What are top of funnel metrics?
Top-of-funnel (TOFU) metrics measure brand reach and inbound demand: monthly MQL volume, MQL growth rate, content-driven traffic, branded search volume, and lead capture rate from key landing pages. They are the leading indicators that predict mid-funnel SQL volume 30–60 days out and bookings 4–6 months out.
What is the Sales Momentum Index?
The Sales Momentum Index (SMI) used here is a composite from −100 to +100 that blends LVR, pipeline build velocity, pipeline coverage, and end-to-end conversion versus segment benchmark (weights 30/30/20/20). SMI ≥ +25 is surging, +5 to +25 is healthy, ±5 is flat, −5 to −25 is decelerating, and below −25 is crashing. It is the one number that goes on the board slide.
What is a good inbound pipeline percentage?
Inbound mix varies sharply by motion: SMB SaaS typically 60–70% inbound, mid-market 45–55%, enterprise 30–40%. PLG and DevTools companies often skew highest at 70%+ because the product itself generates leads.

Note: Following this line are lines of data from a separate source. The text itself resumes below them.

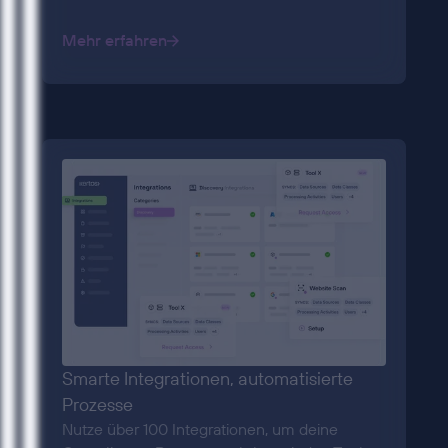
Mehr erfahren
Smarte Integrationen, automatisierte
Prozesse
Nutze über 100 Integrationen, um deine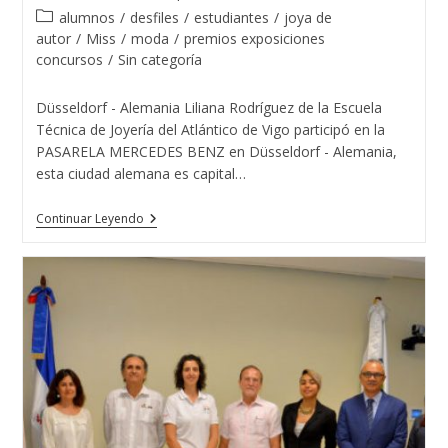
de
de
Categoría
alumnos
/
desfiles
/
estudiantes
/
joya de
la
la
de
autor
/
Miss
/
moda
/
premios exposiciones
entrada:
entrada:
la
concursos
/
Sin categoría
entrada:
Düsseldorf - Alemania Liliana Rodríguez de la Escuela
Técnica de Joyería del Atlántico de Vigo participó en la
PASARELA MERCEDES BENZ en Düsseldorf - Alemania,
esta ciudad alemana es capital…
Liliana
Continuar Leyendo
Rodríguez
De
La
Escuela
Técnica
De
Joyería
Del
Atlántico
Con
MISS
MUNDO
ALEMANIA
2018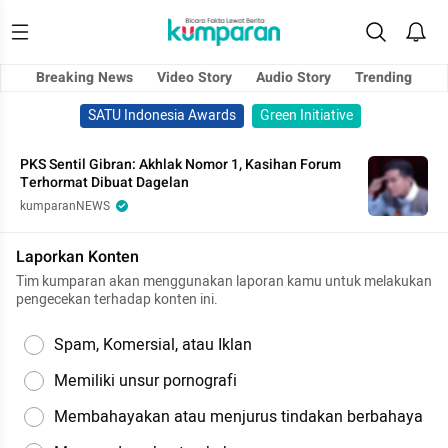
Breaking News
Video Story
Audio Story
Trending
SATU Indonesia Awards
Green Initiative
PKS Sentil Gibran: Akhlak Nomor 1, Kasihan Forum
Terhormat Dibuat Dagelan
kumparanNEWS
Laporkan Konten
Tim kumparan akan menggunakan laporan kamu untuk melakukan
pengecekan terhadap konten ini.
Spam, Komersial, atau Iklan
Memiliki unsur pornografi
Membahayakan atau menjurus tindakan berbahaya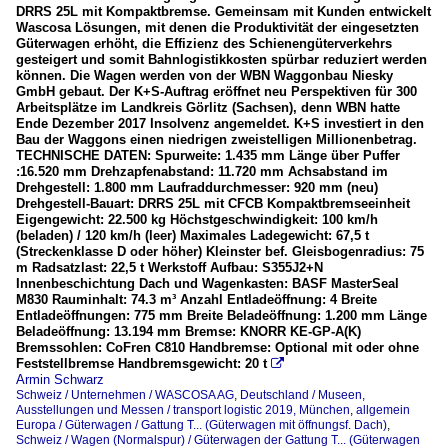
DRRS 25L mit Kompaktbremse. Gemeinsam mit Kunden entwickelt
Wascosa Lösungen, mit denen die Produktivität der eingesetzten
Güterwagen erhöht, die Effizienz des Schienengüterverkehrs
gesteigert und somit Bahnlogistikkosten spürbar reduziert werden
können. Die Wagen werden von der WBN Waggonbau Niesky
GmbH gebaut. Der K+S-Auftrag eröffnet neu Perspektiven für 300
Arbeitsplätze im Landkreis Görlitz (Sachsen), denn WBN hatte
Ende Dezember 2017 Insolvenz angemeldet. K+S investiert in den
Bau der Waggons einen niedrigen zweistelligen Millionenbetrag.
TECHNISCHE DATEN: Spurweite: 1.435 mm Länge über Puffer
:16.520 mm Drehzapfenabstand: 11.720 mm Achsabstand im
Drehgestell: 1.800 mm Laufraddurchmesser: 920 mm (neu)
Drehgestell-Bauart: DRRS 25L mit CFCB Kompaktbremseeinheit
Eigengewicht: 22.500 kg Höchstgeschwindigkeit: 100 km/h
(beladen) / 120 km/h (leer) Maximales Ladegewicht: 67,5 t
(Streckenklasse D oder höher) Kleinster bef. Gleisbogenradius: 75
m Radsatzlast: 22,5 t Werkstoff Aufbau: S355J2+N
Innenbeschichtung Dach und Wagenkasten: BASF MasterSeal
M830 Rauminhalt: 74.3 m³ Anzahl Entladeöffnung: 4 Breite
Entladeöffnungen: 775 mm Breite Beladeöffnung: 1.200 mm Länge
Beladeöffnung: 13.194 mm Bremse: KNORR KE-GP-A(K)
Bremssohlen: CoFren C810 Handbremse: Optional mit oder ohne
Feststellbremse Handbremsgewicht: 20 t

Armin Schwarz
Schweiz / Unternehmen / WASCOSA AG
,
Deutschland / Museen,
Ausstellungen und Messen / transport logistic 2019, München
,
allgemein
Europa / Güterwagen / Gattung T... (Güterwagen mit öffnungsf. Dach)
,
Schweiz / Wagen (Normalspur) / Güterwagen der Gattung T... (Güterwagen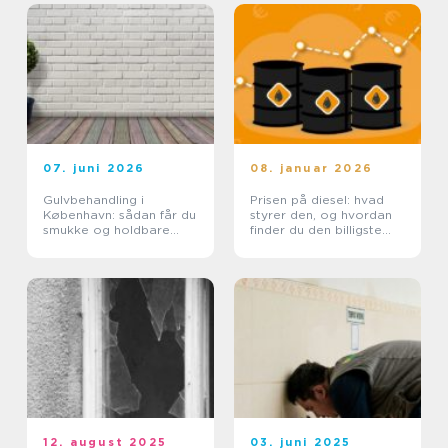
07. juni 2026
08. januar 2026
Gulvbehandling i
Prisen på diesel: hvad
København: sådan får du
styrer den, og hvordan
smukke og holdbare
finder du den billigste
trægulve
løsning?
12. august 2025
03. juni 2025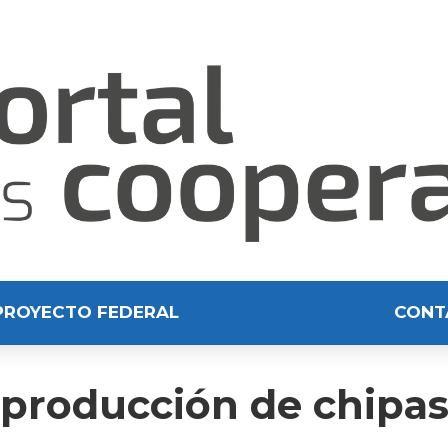
PROYECTO FEDERAL
CONT
 producción de chipa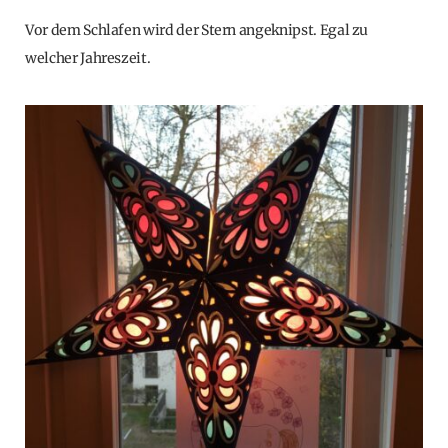
Vor dem Schlafen wird der Stern angeknipst. Egal zu
welcher Jahreszeit.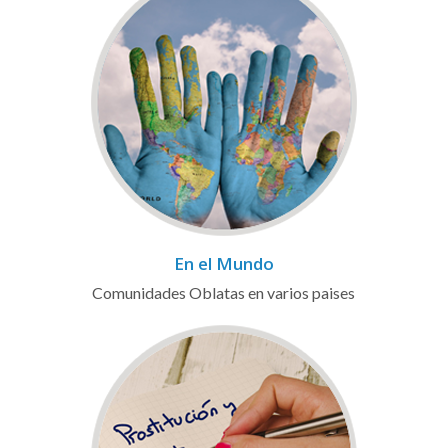
En el Mundo
Comunidades Oblatas en varios paises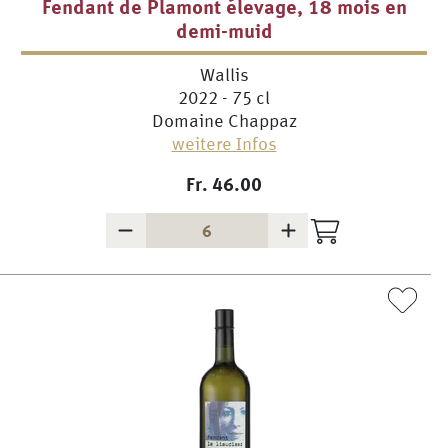
Fendant de Plamont élevage, 18 mois en
demi-muid
Wallis
2022 - 75 cl
Domaine Chappaz
weitere Infos
Fr.
46.00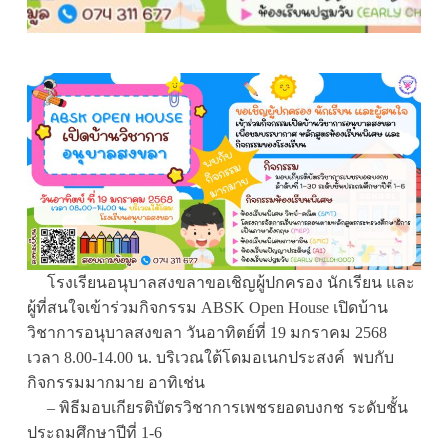
โรงเรียนอนุบาลสงขลาขอเชิญผู้ปกครอง นักเรียน และ
ผู้ที่สนใจเข้าร่วมกิจกรรม ABSK Open House เปิดบ้าน
วิชาการอนุบาลสงขลา วันอาทิตย์ที่ 19 มกราคม 2568
เวลา 8.00-14.00 น. บริเวณใต้โดมอเนกประสงค์ พบกับ
กิจกรรมมากมาย อาทิเช่น
– พิธีมอบเกียรติบัตรวิชาการเพชรยอดบงกช ระดับชั้น
ประถมศึกษาปีที่ 1-6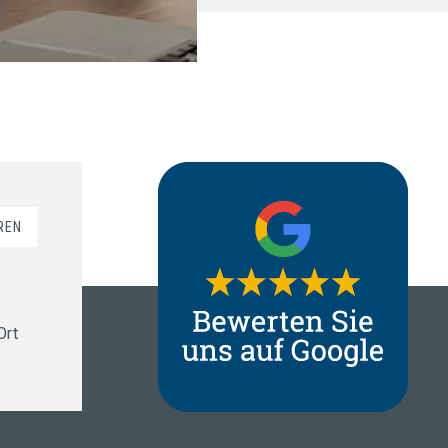
REN
Ort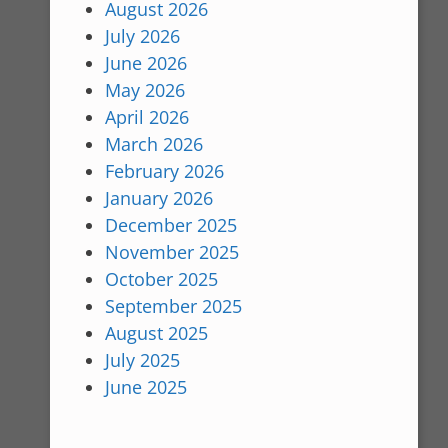
August 2026
July 2026
June 2026
May 2026
April 2026
March 2026
February 2026
January 2026
December 2025
November 2025
October 2025
September 2025
August 2025
July 2025
June 2025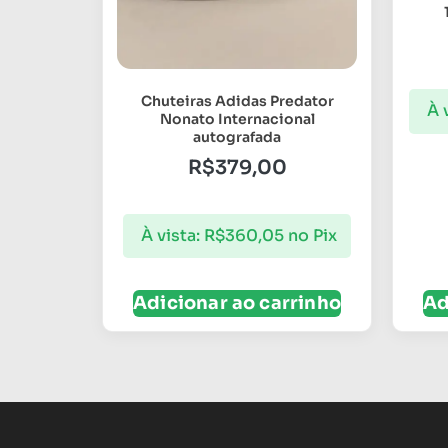
Chuteiras Adidas Predator
À 
Nonato Internacional
autografada
R$
379,00
À vista:
R$
360,05
no Pix
Adicionar ao carrinho
Ad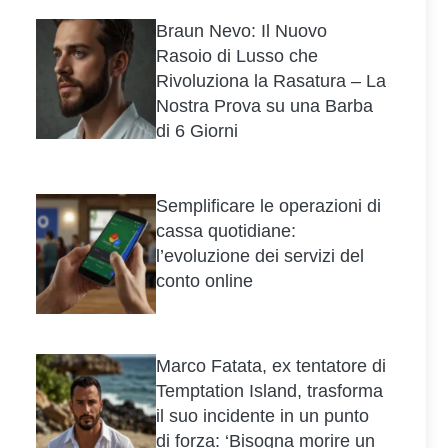
Braun Nevo: Il Nuovo
Rasoio di Lusso che
Rivoluziona la Rasatura – La
Nostra Prova su una Barba
di 6 Giorni
Semplificare le operazioni di
cassa quotidiane:
l’evoluzione dei servizi del
conto online
Marco Fatata, ex tentatore di
Temptation Island, trasforma
il suo incidente in un punto
di forza: ‘Bisogna morire un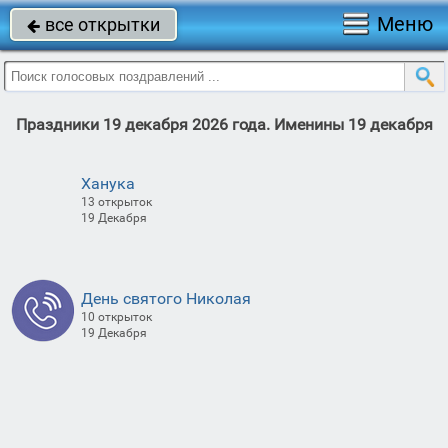
Меню
все открытки

Праздники 19 декабря 2026 года. Именины 19 декабря
Ханука
13 открыток
19 Декабря
День святого Николая
10 открыток
19 Декабря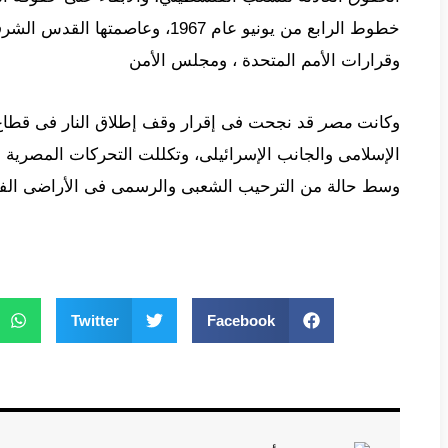
خطوط الرابع من يونيو عام 1967، وعاص
وقرارات الأمم المتحدة ، ومجلس الأمن
وكانت
مصر
قد نجحت فى إقرار وقف إطلاق النار فى قطاع 
الإسلامى والجانب الإسرائيلى، وتكللت التحركات المصرية
وسط حالة من الترحيب الشعبى والرسمى فى الأراضى الفل
Twitter
Facebook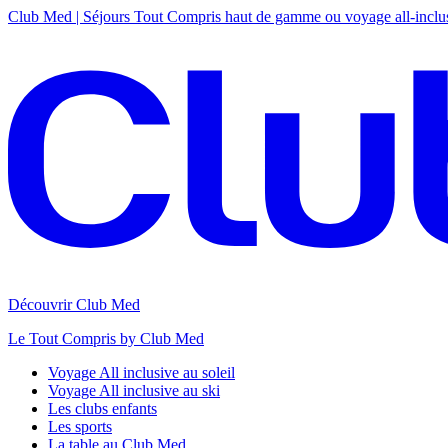
Club Med | Séjours Tout Compris haut de gamme ou voyage all-inclu
Découvrir Club Med
Le Tout Compris by Club Med
Voyage All inclusive au soleil
Voyage All inclusive au ski
Les clubs enfants
Les sports
La table au Club Med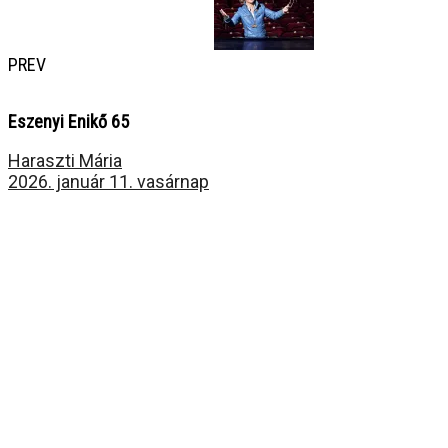
PREV
Eszenyi Enikő 65
Haraszti Mária
2026. január 11. vasárnap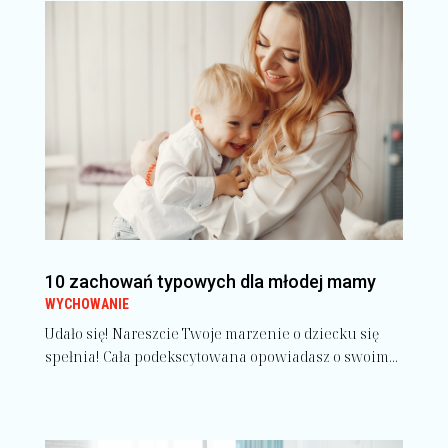
10 zachowań typowych dla młodej mamy
WYCHOWANIE
Udało się! Nareszcie Twoje marzenie o dziecku się
spełnia! Cała podekscytowana opowiadasz o swoim...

Below 25% inbound usually means the team is paying outbound SDRs to compensate for weak SEO and content — sustainable only if CAC payback stays under 18 months.
How do I use David Skok's SaaS metrics framework?
David Skok of Matrix Partners popularized LVR as a leading indicator of ARR alongside the broader B2B SaaS metrics canon: CAC, LTV, payback period, magic number, and quick ratio. His framework treats LVR as the earliest health signal — earlier than pipeline, earlier than bookings — because qualified-lead growth precedes revenue by about six months. The other metrics in his SaaS canon answer downstream questions about unit economics and capital efficiency.